[Stored data entries]
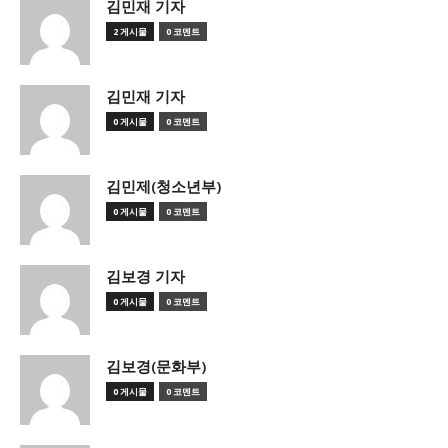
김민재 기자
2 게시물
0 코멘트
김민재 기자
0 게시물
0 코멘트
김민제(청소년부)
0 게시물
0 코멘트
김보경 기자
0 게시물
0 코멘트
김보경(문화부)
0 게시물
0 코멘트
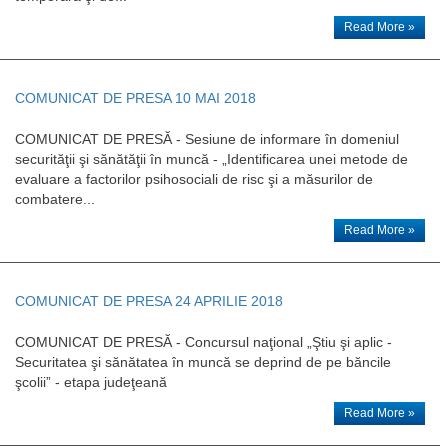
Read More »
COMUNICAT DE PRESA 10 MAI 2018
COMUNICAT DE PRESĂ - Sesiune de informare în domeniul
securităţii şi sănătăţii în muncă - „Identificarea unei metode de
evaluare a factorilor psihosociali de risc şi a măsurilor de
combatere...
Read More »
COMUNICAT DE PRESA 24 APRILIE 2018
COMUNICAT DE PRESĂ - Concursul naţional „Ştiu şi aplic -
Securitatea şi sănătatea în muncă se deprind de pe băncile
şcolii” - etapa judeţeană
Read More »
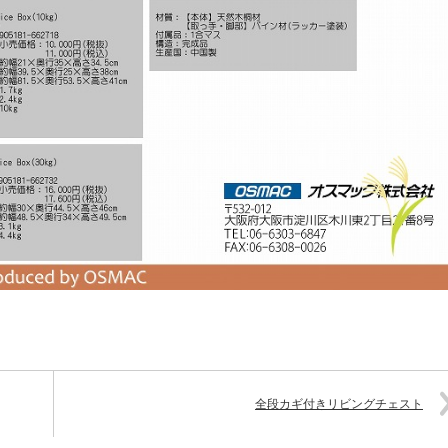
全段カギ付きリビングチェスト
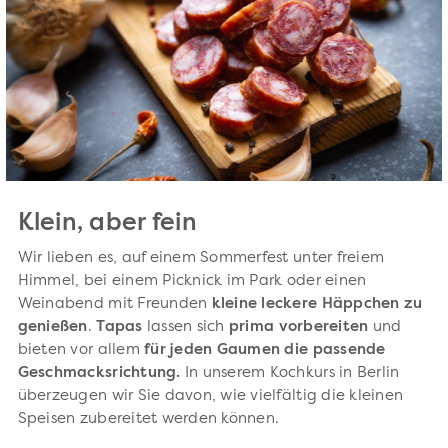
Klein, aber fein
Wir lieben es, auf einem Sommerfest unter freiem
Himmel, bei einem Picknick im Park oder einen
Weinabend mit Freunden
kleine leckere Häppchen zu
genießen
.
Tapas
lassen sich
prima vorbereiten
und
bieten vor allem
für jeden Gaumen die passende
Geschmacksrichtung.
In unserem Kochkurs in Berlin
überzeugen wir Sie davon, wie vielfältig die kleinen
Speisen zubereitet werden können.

WORK REQUIRED: Your response should be each line that includes the word "COMUNICAT", copied from the records.

RESPONSE FOR THIS EXERCISE:
COMUNICAT DE PRESA 10 MAI 2018
COMUNICAT DE PRESĂ - Sesiune de informare în domeniul
COMUNICAT DE PRESA 24 APRILIE 2018
COMUNICAT DE PRESĂ - Concursul naţional „Ştiu şi aplic -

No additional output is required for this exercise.